The press release which accompanied Into The Serpent’s Den described Italy’s Axevyper’s third long player as classic metal but with an added boost and influenced by Iron Maiden and it is this Iron Maiden influence that you are going to instantly notice. There is no getting away from it and so I may as well discuss this straight away in this review and lay it out on the table. This isn’t just a glancing nod in the way of Maiden this is exactly like early Maiden, maybe with a few Helloween references to mix it up a bit but it sounds and feels like the late 70’s early 80’s Maiden.
Here at Moshville Times this sparked a discussion that, considering Maiden’s success over the last 30 odd years, there haven’t actually been that many bands we could think of that has looked to this period and this band for inspiration to the point where they sound so much like them. I’m not sure anyone really came up with a name, although Editor Mosh did point out that the same could also be said of Fear Factory and he discussed this with the band when he interviewed them recently. [actually, Dendera’s first album is very “Maiden” in it’s sound, though that’s not a criticism as it’s bloody good – Mosh] Maybe it’s because they are so distinctive or maybe just because you have to be pretty special type of musician to replicate what they do that this has not happened. This does not mean it’s a bad thing and the album is certainly not a Maiden tribute act. So, if you are someone who thinks there is only one Maiden maybe it’s not for you. If on the other hand you loved that early period and want hear songs in a similar vein delivered with the enthusiasm that Maiden had themselves in those early days, read on.
It doesn’t take “Brothers of the Black Sword” long to set the scene. Right from the solo drum intro to the guitar this is a classic metal vibe. The song also has a very strong signature guitar solo at the beginning. In modern days’ terms we might even call this melodic metal. We hear the sound of a sword being unleashed and we know Axevyper mean business. When vocalist Luca Cicero starts singing you are again going to be struck by the similarity to their influences but the band carry this very well and what we have with “Brothers of the Black Sword” is a triumphant, melodic, attacking song. What is very clear is that this is one talented band and this opening track is delivered with such energy and musicianship that after a couple of listens this has already become a firm favourite. The guitar solos peppered throughout are always a good choice and enhance the track rather than just show off, whether it be a traditional solo or a riff based melodic storyline. Let’s not forget the bass though, such a distinct sound on early Maiden albums and like Steve Harris, bass player Andrea Tognatti has that running style of bass chugging through the whole song and it really helps to keep the song fresh and at times breathless.

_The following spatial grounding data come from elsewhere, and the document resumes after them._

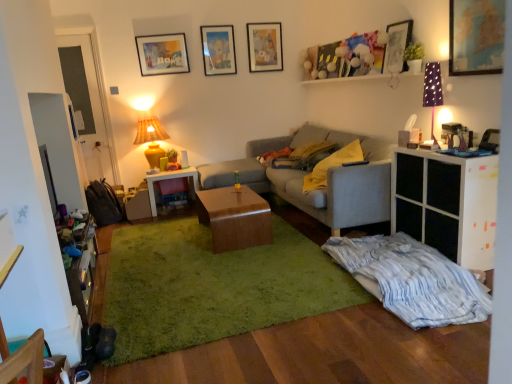 The height and width of the screenshot is (384, 512). Find the location of `blank area to the left of glossy brown coffee table at center`. blank area to the left of glossy brown coffee table at center is located at coordinates (165, 236). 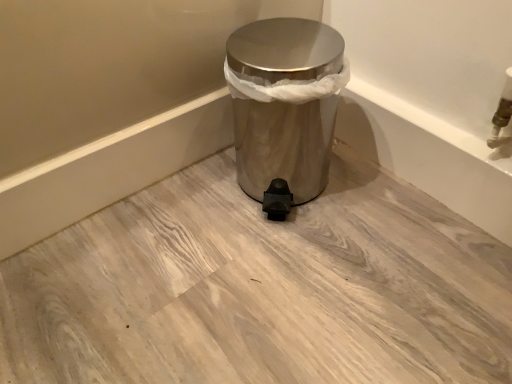 Identify the location of vacant space situated on the left part of polished stainless steel trash can at center. Image resolution: width=512 pixels, height=384 pixels. (202, 196). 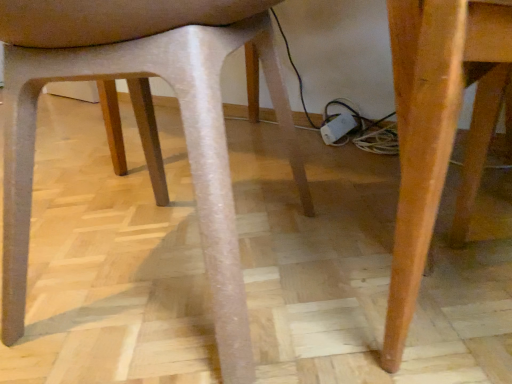 Where is `matte plastic chair at center`? matte plastic chair at center is located at coordinates (143, 123).

This screenshot has height=384, width=512. Describe the element at coordinates (143, 123) in the screenshot. I see `matte plastic chair at center` at that location.

This screenshot has height=384, width=512. What are the coordinates of `matte plastic chair at center` in the screenshot? It's located at click(x=143, y=123).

“The Adventurer” is a definite highlight of the album. It is the only song where they actually calm the pace down for the beginning and instead have a quiet guitar intro and calm and relatively emotional vocals. It is not long before all the band kicks in and we again get the full on assault but why this song works so well is that when the vocals are reintroduced you are already on that emotional plain and you relate to the lyrics so much more. Vocal-wise this is very much Helloween Keeper of the Seven Keys territory, but very much like the Maiden influences Axevyper do this very well too. It has the same emotional intensity and also pace of the vocals as Helloween at their best; catchy, punchy but speaks volumes.
Another track worthy of a mention is “Spirit of the Wild”. The opening instrumental minute really captures the spirit of Axevyper – it is full on assault, technically very, very good, especially the guitar solo. Once the vocals kick in and the “Spirit of the Wild” chorus slams out, I was won over. It has a great call and response chant with the full band but the actual chorus is similar in style to “Run to the Hills” and you can easily see any audience relating to the sing-along chorus.
Final track on the album “Beyond The Gates of the Silver Key” has a medieval feel to the intro, that slowly builds, punctuated slowly before the full band is gently eased into the mix. A military tattoo style drum pattern joins in before it goes off plan with a single guitar solo. This is a well-orchestrated piece, plenty going on without being too showy. It’s a great demonstration of what the band has to offer. The guitars throughout are exceptional, great riffs and interplay with an emotional edge. It leaves you in awe of the talent this group progress.
Into the Serpent’s Den may very well have both feet firmly in the past but the bands whose style they mirror are no longer producing this type of music anymore. So if you want to revisit a style that went out of fashion with sweatbands but delivered impeccably, with enthusiasm, is a tribute without being a tribute band then I would definitely recommend Into the Serpent’s Den.
Into the Serpent’s Den is out on February 26th.